The next step was to mix up a patch for the damaged area. For this project I used a new tube of fireplace mortar/sealer; my old tube had turned into stone on me. I mention this because I have found that the different brands behave differently when dry: some are impervious to moisture, while others are not. I have found that mixing in a little cigar ash (other fine ash will work too) makes the patch solid but allows for moisture and to go through to the briar (or cob in this case) and disperse better. I also mix in a little powdered activated carbon; I use the capsules now, instead of the messy process of grinding it up myself. The activated carbon does two things: it filters out any potential taste in the first few smokes that the mortar/ash patch might have and it makes it much darker, thus blending in better. The addition of these to components also makes the patch set much faster so you need to have some water on-hand to mix it right; you are looking for a dough-like consistency, wetter for longer working time. After mixing the “putty” up I began applying it with an old pipe tool’s spoon end, working it in to make a nice, even surface, except for the top, where I left a small gap to blend in later. You can see the still wet patch in this photo, after I had smoothed it out; I used a flashlight to make the repair area easier to photograph. I then took a small amount of powdered carbon and sprinkled it onto the patch to make it blacker and less noticeable. I then set the pipe aside until morning to allow the repair to cure.

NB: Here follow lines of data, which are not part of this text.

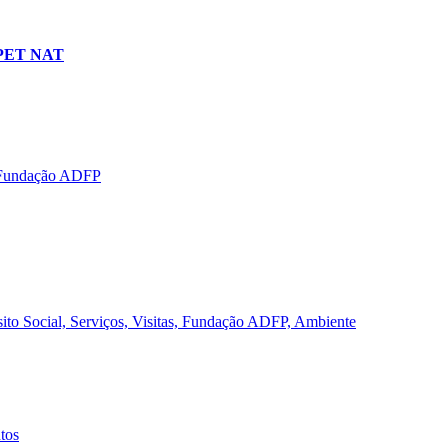
- PET NAT
, Fundação ADFP
ito Social, Serviços, Visitas, Fundação ADFP, Ambiente
tos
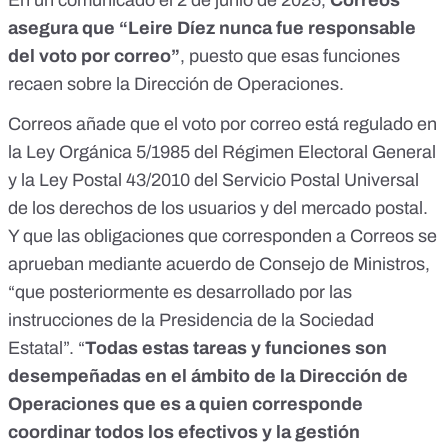
asegura que “Leire Díez nunca fue responsable
del voto por correo”
, puesto que esas funciones
recaen sobre la Dirección de Operaciones.
Correos añade que el voto por correo está regulado en
la
Ley Orgánica 5/1985
del Régimen Electoral General
y la
Ley Postal 43/2010
del Servicio Postal Universal
de los derechos de los usuarios y del mercado postal.
Y que las obligaciones que corresponden a Correos se
aprueban mediante acuerdo de Consejo de Ministros,
“que posteriormente es desarrollado por las
instrucciones de la Presidencia de la Sociedad
Estatal”. “
Todas estas tareas y funciones son
desempeñadas en el ámbito de la Dirección de
Operaciones que es a quien corresponde
coordinar todos los efectivos y la gestión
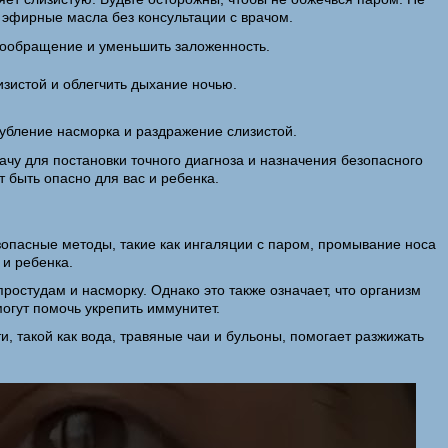
 эфирные масла без консультации с врачом.
вообращение и уменьшить заложенность.
зистой и облегчить дыхание ночью.
губление насморка и раздражение слизистой.
ачу для постановки точного диагноза и назначения безопасного
 быть опасно для вас и ребенка.
зопасные методы, такие как ингаляции с паром, промывание носа
 и ребенка.
остудам и насморку. Однако это также означает, что организм
огут помочь укрепить иммунитет.
, такой как вода, травяные чаи и бульоны, помогает разжижать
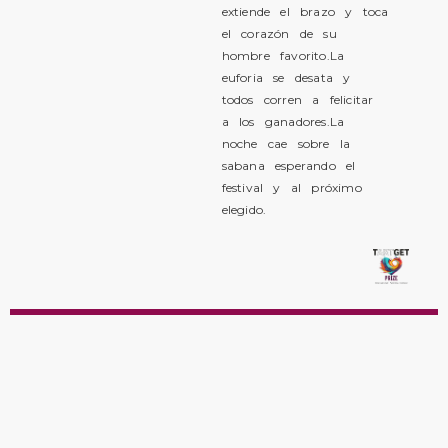
extiende el brazo y toca
el corazón de su
hombre favorito.La
euforia se desata y
todos corren a felicitar
a los ganadores.La
noche cae sobre la
sabana esperando el
festival y al próximo
elegido.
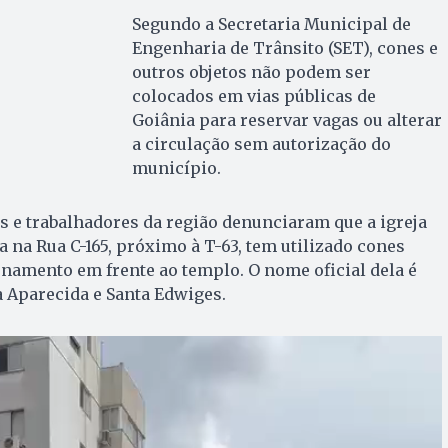
Segundo a Secretaria Municipal de
Engenharia de Trânsito (SET), cones e
outros objetos não podem ser
colocados em vias públicas de
Goiânia para reservar vagas ou alterar
a circulação sem autorização do
município.
 e trabalhadores da região denunciaram que a igreja
a na Rua C-165, próximo à T-63, tem utilizado cones
onamento em frente ao templo. O nome oficial dela é
 Aparecida e Santa Edwiges.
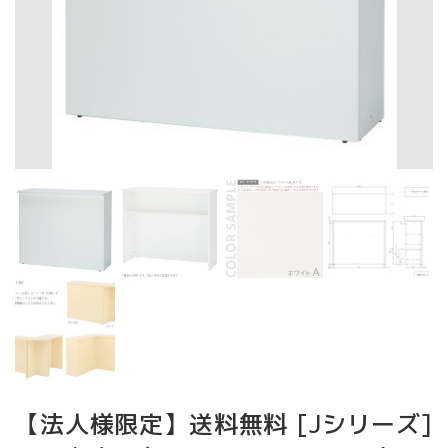
【法人様限定】送料無料 [Jシリーズ]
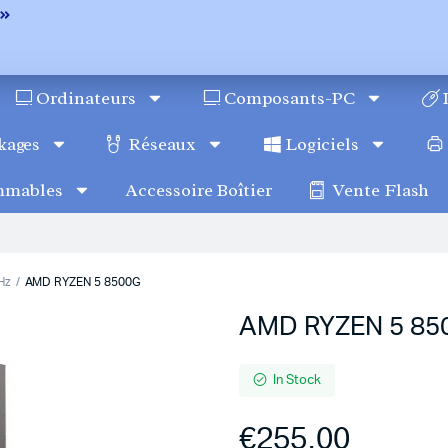
Ordinateurs
Composants-PC
kages
Réseaux
Logiciels
mmables
Accessoire Boîtier
Vente Flash
Hz
AMD RYZEN 5 8500G
AMD RYZEN 5 85
In Stock
€
255.00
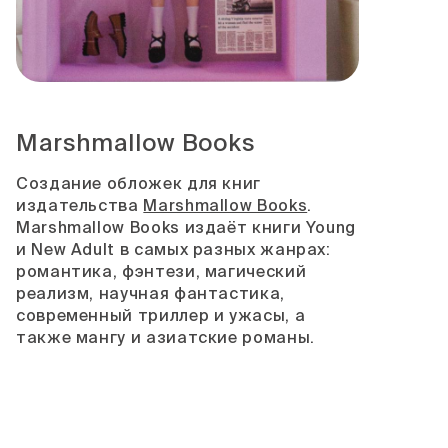
Marshmallow Books
Создание обложек для книг
издательства
Marshmallow Books
.
Marshmallow Books издаёт книги Young
и New Adult в самых разных жанрах:
романтика, фэнтези, магический
реализм, научная фантастика,
современный триллер и ужасы, а
также мангу и азиатские романы.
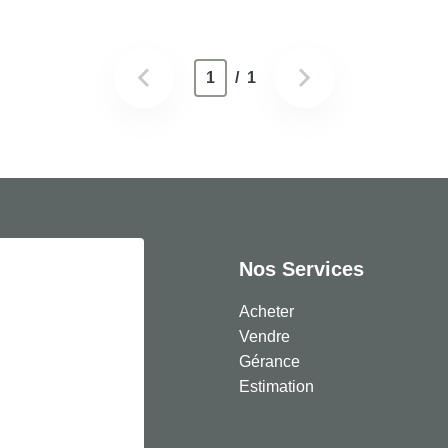
1
/ 1
Nos Services
Acheter
Vendre
Gérance
Estimation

The next day it had hardened into a night patch. But, as it sometimes does, the patch had shrunken. I mixed up a little pipe mud and applied it over the patch to make it more flush inside. You can see the result of the second patch in this photo. You can also see here the “dip” I left in the rim; I did this to blend in the rim with wood putty.
As I was waiting on the pipe mud to dry, I took a damp cotton swab and cleaned off the rim of the pipe to make sure there was nothing to keep the next patch layer from sticking and to lighten the bit of residue on the rim already. I then applied some Elmer’s Natural Wood Putty to the rim. Again, this is something you want a little water on-hand to work with and smooth the repair as you go. I used both a cotton swab and my finger to apply the wood putty, shaping it as I went, but applying a little extra in case it shrank. After I was happy with the wood putty patch I used some of the pipe mud and charcoal powder to mute the brightness of the rim repair. This would ultimately be sanded and stained so I didn’t spend too much time or effort on this step, only on making sure the inside or outside of the bowl didn’t have an excess on them.

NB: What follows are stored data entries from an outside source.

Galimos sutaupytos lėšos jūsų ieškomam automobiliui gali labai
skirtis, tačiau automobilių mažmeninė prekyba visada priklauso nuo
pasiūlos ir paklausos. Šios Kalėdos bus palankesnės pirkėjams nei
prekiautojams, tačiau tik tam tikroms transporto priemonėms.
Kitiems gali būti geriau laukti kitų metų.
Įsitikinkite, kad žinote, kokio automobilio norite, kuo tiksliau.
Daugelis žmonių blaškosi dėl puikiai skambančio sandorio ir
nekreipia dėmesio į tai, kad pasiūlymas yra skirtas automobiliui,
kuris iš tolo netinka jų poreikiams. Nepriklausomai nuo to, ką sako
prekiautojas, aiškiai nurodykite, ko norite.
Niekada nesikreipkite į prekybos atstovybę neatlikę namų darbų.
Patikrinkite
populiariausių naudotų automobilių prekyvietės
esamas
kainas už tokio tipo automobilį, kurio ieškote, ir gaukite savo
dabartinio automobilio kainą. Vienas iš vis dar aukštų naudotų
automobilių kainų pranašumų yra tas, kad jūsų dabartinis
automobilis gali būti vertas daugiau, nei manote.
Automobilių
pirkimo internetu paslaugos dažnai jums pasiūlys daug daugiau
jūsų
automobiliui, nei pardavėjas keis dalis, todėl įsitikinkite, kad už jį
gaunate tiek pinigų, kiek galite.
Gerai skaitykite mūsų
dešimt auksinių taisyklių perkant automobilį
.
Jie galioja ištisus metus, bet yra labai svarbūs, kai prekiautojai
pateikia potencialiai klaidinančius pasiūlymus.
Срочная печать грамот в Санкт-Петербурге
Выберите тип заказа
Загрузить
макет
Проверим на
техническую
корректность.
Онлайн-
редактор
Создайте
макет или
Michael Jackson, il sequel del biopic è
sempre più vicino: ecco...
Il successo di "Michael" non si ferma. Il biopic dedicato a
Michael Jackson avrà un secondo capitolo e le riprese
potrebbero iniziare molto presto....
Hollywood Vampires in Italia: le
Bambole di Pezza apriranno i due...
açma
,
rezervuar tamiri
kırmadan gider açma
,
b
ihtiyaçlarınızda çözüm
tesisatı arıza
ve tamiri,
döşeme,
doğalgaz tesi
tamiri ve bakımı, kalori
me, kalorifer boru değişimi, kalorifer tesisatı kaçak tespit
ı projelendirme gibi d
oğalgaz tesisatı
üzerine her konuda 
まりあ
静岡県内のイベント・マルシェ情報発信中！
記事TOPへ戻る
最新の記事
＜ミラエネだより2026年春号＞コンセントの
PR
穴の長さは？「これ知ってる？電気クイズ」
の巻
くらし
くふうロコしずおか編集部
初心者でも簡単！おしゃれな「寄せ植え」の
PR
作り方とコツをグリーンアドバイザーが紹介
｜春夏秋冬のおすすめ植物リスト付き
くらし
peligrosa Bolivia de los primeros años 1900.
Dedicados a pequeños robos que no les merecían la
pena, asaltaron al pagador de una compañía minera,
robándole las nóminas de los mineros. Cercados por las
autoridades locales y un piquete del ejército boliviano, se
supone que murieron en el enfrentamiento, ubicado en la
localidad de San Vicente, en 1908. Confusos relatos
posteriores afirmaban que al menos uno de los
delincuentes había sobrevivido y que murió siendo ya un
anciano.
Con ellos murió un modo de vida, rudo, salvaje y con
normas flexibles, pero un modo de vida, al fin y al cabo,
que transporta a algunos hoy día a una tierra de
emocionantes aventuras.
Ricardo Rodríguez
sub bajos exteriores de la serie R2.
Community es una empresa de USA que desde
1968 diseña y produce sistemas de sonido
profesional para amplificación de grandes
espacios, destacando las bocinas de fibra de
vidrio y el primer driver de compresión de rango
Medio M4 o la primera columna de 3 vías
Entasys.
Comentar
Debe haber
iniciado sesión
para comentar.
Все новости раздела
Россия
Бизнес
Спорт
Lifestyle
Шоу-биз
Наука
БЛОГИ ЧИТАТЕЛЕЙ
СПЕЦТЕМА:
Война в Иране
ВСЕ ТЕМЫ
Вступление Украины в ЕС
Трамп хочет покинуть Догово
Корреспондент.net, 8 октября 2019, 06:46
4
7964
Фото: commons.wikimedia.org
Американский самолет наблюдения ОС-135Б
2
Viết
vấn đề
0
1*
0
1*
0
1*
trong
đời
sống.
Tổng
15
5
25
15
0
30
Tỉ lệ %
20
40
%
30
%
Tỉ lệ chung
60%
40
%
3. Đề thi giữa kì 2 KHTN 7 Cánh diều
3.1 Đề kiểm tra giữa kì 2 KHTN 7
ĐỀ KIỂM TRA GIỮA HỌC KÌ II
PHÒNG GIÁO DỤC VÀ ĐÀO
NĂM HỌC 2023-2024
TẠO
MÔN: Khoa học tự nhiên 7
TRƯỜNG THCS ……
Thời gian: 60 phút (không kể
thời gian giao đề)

The weather was rainy and humid during the time that I worked on this pipe so extra drying time was required on each step/patch. At this point I set the pipe aside for a couple of days to be assured that everything was well dried and cured before I moved onto the final shaping and stain blending.

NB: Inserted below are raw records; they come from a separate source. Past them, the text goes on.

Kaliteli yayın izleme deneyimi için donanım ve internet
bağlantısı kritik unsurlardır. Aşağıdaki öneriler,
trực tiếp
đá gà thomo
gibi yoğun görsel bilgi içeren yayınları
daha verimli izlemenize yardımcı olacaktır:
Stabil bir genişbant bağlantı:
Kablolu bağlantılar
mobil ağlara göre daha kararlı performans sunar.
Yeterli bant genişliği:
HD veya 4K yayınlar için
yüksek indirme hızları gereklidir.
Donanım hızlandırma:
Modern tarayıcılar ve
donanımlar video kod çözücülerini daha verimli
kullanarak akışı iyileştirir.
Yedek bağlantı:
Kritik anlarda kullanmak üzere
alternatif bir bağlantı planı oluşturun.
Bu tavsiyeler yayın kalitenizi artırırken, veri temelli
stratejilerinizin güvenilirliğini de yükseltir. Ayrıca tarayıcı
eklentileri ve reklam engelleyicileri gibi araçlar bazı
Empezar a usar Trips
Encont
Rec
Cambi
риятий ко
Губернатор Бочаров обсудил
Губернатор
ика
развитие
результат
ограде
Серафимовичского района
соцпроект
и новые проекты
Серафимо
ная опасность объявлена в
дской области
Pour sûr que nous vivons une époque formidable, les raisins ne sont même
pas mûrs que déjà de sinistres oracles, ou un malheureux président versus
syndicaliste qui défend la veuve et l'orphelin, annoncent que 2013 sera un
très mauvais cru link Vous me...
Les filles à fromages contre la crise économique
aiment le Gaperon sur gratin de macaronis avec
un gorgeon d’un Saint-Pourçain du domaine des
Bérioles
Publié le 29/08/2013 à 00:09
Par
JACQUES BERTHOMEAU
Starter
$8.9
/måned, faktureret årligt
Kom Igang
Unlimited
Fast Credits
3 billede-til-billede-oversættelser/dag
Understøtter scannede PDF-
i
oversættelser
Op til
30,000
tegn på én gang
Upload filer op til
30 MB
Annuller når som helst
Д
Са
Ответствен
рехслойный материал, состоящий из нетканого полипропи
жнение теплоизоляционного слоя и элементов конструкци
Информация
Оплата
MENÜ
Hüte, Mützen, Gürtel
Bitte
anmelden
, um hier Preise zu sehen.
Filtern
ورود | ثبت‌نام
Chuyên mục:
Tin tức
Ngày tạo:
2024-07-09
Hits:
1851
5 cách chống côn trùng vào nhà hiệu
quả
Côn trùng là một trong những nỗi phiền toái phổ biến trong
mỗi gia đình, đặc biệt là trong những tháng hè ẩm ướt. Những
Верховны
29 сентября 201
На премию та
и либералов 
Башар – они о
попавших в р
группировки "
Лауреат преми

When I came back to the pipe I checked to make certain the repairs were all well cured, and they were: very solid feeling all the way around. Now it was time to shape the rim; I wanted to get the top nice and even but didn’t want to take away the character of the rim so I opted to lightly top the bowl with 400 grit wet/dry paper, checking often. After I was satisfied with the rim being level, I used the same sandpaper to touch up the edges just a bit. Looking well-shaped to my eye, I broke out the stain markers I so often rely on, choosing the lightest color I had for staining and blending the rim.
All in all, I think this was a successful repair job that came out quite well. I am sure that after a few gentle smokes that the rim will take on an even more “natural” and blended look. And best of all, I think this old corn cob pipe will provide many more years of good service to Astrid – and maybe even to someone else down the road!